-- TASK TO CARRY OUT --
Report only how many lines of the entries below contain the string "SFERA".
[[ ENTRIES SUPPLIED open ]]
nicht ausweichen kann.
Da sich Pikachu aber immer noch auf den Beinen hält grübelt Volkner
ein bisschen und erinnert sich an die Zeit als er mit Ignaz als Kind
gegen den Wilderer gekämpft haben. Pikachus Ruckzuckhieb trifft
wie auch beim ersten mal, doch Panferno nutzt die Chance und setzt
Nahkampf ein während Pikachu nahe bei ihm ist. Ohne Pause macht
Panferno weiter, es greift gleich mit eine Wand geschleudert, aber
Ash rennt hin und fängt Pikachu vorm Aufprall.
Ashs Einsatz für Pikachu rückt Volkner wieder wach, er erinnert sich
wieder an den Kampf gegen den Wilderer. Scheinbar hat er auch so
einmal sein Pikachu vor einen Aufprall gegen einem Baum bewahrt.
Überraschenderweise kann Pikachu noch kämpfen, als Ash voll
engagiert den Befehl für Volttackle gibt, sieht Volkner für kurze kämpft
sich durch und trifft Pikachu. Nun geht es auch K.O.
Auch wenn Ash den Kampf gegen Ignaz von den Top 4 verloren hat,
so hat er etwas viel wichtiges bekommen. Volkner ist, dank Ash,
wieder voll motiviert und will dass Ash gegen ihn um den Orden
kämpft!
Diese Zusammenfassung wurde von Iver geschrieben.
[[ ENTRIES SUPPLIED closed ]]
[[ ENTRIES SUPPLIED open ]]
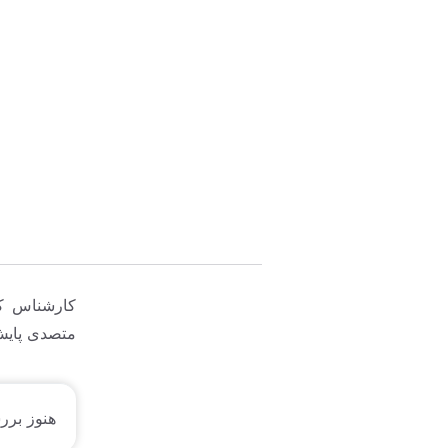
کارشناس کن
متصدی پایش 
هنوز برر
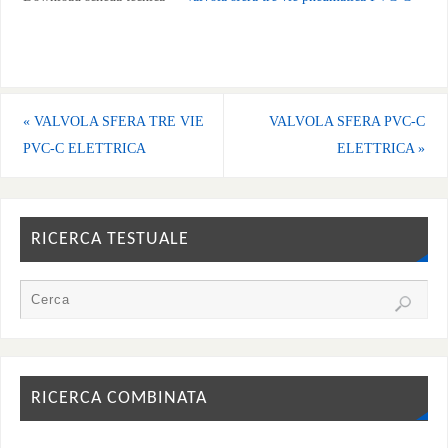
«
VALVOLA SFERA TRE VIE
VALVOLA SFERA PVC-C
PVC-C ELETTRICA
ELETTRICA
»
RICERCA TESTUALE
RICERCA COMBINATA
[[ ENTRIES SUPPLIED closed ]]
-- ANSWER TO THE EXERCISE --
2